▶ TASK DETAILS
Give back the full listing as written. No pictures go with it.
________________
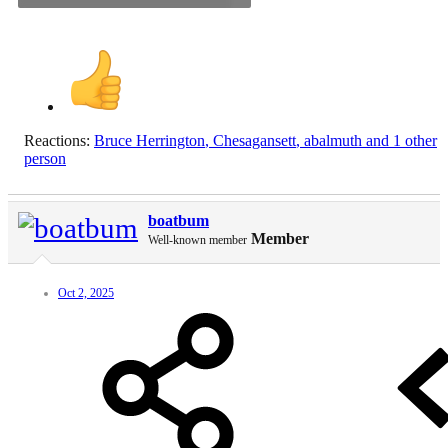
Reactions:
Bruce Herrington
,
Chesagansett
,
abalmuth
and 1 other
person
boatbum
Member
Well-known member
Oct 2, 2025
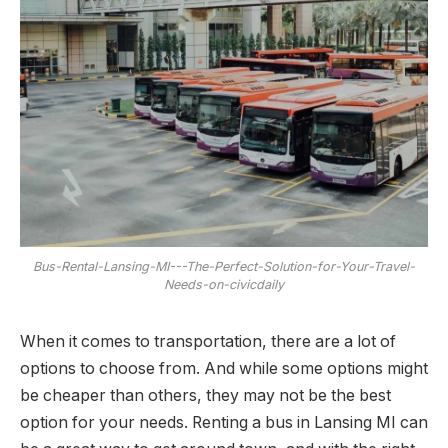
Bus-Rental-Lansing-MI---The-Perfect-Solution-for-Your-Travel-
Needs-on-civicdaily
When it comes to transportation, there are a lot of
options to choose from. And while some options might
be cheaper than others, they may not be the best
option for your needs. Renting a bus in Lansing MI can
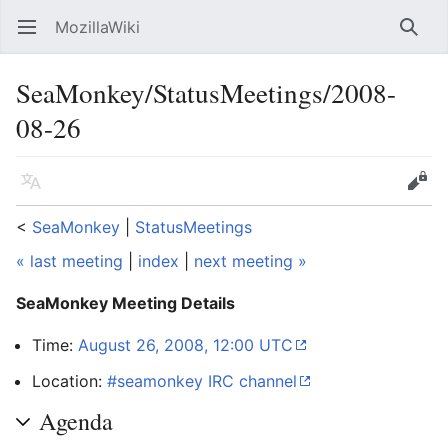
MozillaWiki
Open main menu
Searc
SeaMonkey/StatusMeetings/2008-
08-26
Language
Edit
<
SeaMonkey
‎ |
StatusMeetings
« last meeting
|
index
|
next meeting »
SeaMonkey Meeting Details
Time:
August 26, 2008, 12:00 UTC
Location:
#seamonkey IRC channel
Agenda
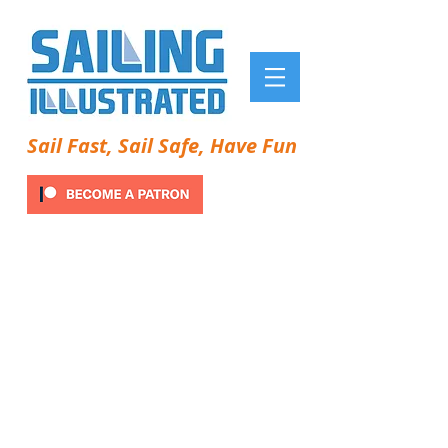
Sail Fast, Sail Safe, Have Fun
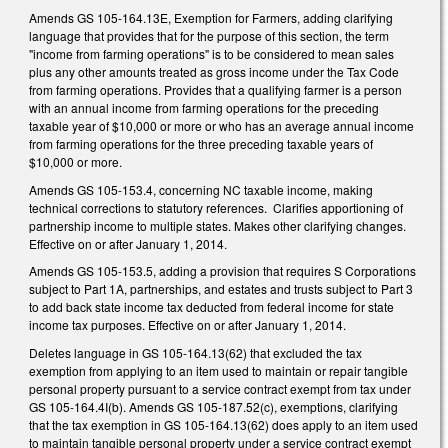
Amends GS 105-164.13E, Exemption for Farmers, adding clarifying
language that provides that for the purpose of this section, the term
"income from farming operations" is to be considered to mean sales
plus any other amounts treated as gross income under the Tax Code
from farming operations. Provides that a qualifying farmer is a person
with an annual income from farming operations for the preceding
taxable year of $10,000 or more or who has an average annual income
from farming operations for the three preceding taxable years of
$10,000 or more.
Amends GS 105-153.4, concerning NC taxable income, making
technical corrections to statutory references. Clarifies apportioning of
partnership income to multiple states. Makes other clarifying changes.
Effective on or after January 1, 2014.
Amends GS 105-153.5, adding a provision that requires S Corporations
subject to Part 1A, partnerships, and estates and trusts subject to Part 3
to add back state income tax deducted from federal income for state
income tax purposes. Effective on or after January 1, 2014.
Deletes language in GS 105-164.13(62) that excluded the tax
exemption from applying to an item used to maintain or repair tangible
personal property pursuant to a service contract exempt from tax under
GS 105-164.4I(b). Amends GS 105-187.52(c), exemptions, clarifying
that the tax exemption in GS 105-164.13(62) does apply to an item used
to maintain tangible personal property under a service contract exempt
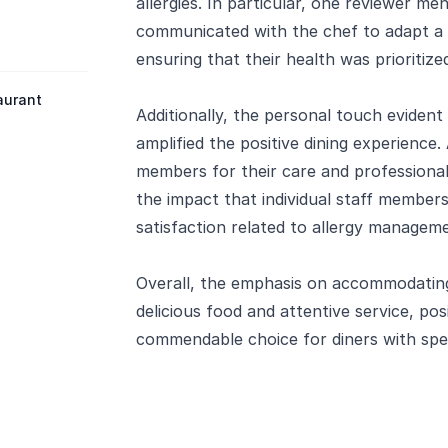
allergies. In particular, one reviewer me
communicated with the chef to adapt a d
ensuring that their health was prioritiz
aurant
Additionally, the personal touch evident 
amplified the positive dining experience.
members for their care and professiona
the impact that individual staff member
satisfaction related to allergy managem
Overall, the emphasis on accommodating 
delicious food and attentive service, pos
commendable choice for diners with speci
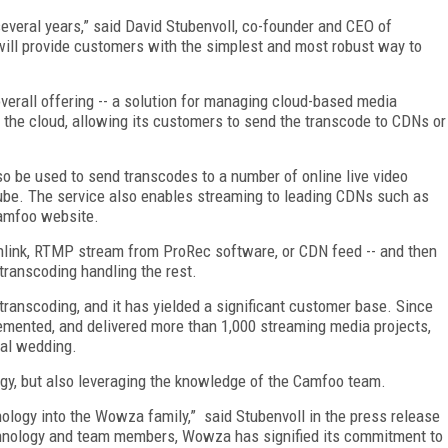
eral years,” said David Stubenvoll, co-founder and CEO of
ll provide customers with the simplest and most robust way to
erall offering -- a solution for managing cloud-based media
n the cloud, allowing its customers to send the transcode to CDNs or
so be used to send transcodes to a number of online live video
ube. The service also enables streaming to leading CDNs such as
Camfoo website.
wnlink, RTMP stream from ProRec software, or CDN feed -- and then
transcoding handling the rest.
transcoding, and it has yielded a significant customer base. Since
emented, and delivered more than 1,000 streaming media projects,
yal wedding.
gy, but also leveraging the knowledge of the Camfoo team.
logy into the Wowza family,” said Stubenvoll in the press release
hnology and team members, Wowza has signified its commitment to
________________
▶ RESULT OF THIS EXERCISE
Reactions:
Bruce Herrington
,
Chesagansett
,
abalmuth
and 1 other
person
boatbum
Member
Well-known member
Oct 2, 2025
Bus-Rental-Lansing-MI---The-Perfect-Solution-for-Your-Travel-
Needs-on-civicdaily
When it comes to transportation, there are a lot of
options to choose from. And while some options might
be cheaper than others, they may not be the best
option for your needs. Renting a bus in Lansing MI can
MozillaWiki
Open main menu
Searc
SeaMonkey/StatusMeetings/2008-
08-26
Language
Edit
<
SeaMonkey
‎ |
StatusMeetings
« last meeting
|
index
|
next meeting »
SeaMonkey Meeting Details
Time:
August 26, 2008, 12:00 UTC
Location:
#seamonkey IRC channel
Agenda
Sail Fast, Sail Safe, Have Fun
Amends GS 105-164.13E, Exemption for Farmers, adding clarifying
language that provides that for the purpose of this section, the term
"income from farming operations" is to be considered to mean sales
plus any other amounts treated as gross income under the Tax Code
from farming operations. Provides that a qualifying farmer is a person
with an annual income from farming operations for the preceding
taxable year of $10,000 or more or who has an average annual income
from farming operations for the three preceding taxable years of
$10,000 or more.
Amends GS 105-153.4, concerning NC taxable income, making
technical corrections to statutory references. Clarifies apportioning of
partnership income to multiple states. Makes other clarifying changes.
Effective on or after January 1, 2014.
Amends GS 105-153.5, adding a provision that requires S Corporations
subject to Part 1A, partnerships, and estates and trusts subject to Part 3
to add back state income tax deducted from federal income for state
income tax purposes. Effective on or after January 1, 2014.
Deletes language in GS 105-164.13(62) that excluded the tax
exemption from applying to an item used to maintain or repair tangible
personal property pursuant to a service contract exempt from tax under
GS 105-164.4I(b). Amends GS 105-187.52(c), exemptions, clarifying
that the tax exemption in GS 105-164.13(62) does apply to an item used
to maintain tangible personal property under a service contract exempt
allergies. In particular, one reviewer me
communicated with the chef to adapt a d
ensuring that their health was prioritiz
aurant
Additionally, the personal touch evident 
amplified the positive dining experience.
members for their care and professiona
the impact that individual staff member
satisfaction related to allergy managem
Overall, the emphasis on accommodating 
delicious food and attentive service, pos
commendable choice for diners with speci
eral years,” said David Stubenvoll, co-founder and CEO of
ll provide customers with the simplest and most robust way to
erall offering -- a solution for managing cloud-based media
n the cloud, allowing its customers to send the transcode to CDNs or
so be used to send transcodes to a number of online live video
ube. The service also enables streaming to leading CDNs such as
Camfoo website.
wnlink, RTMP stream from ProRec software, or CDN feed -- and then
transcoding handling the rest.
transcoding, and it has yielded a significant customer base. Since
emented, and delivered more than 1,000 streaming media projects,
yal wedding.
gy, but also leveraging the knowledge of the Camfoo team.
logy into the Wowza family,” said Stubenvoll in the press release
hnology and team members, Wowza has signified its commitment to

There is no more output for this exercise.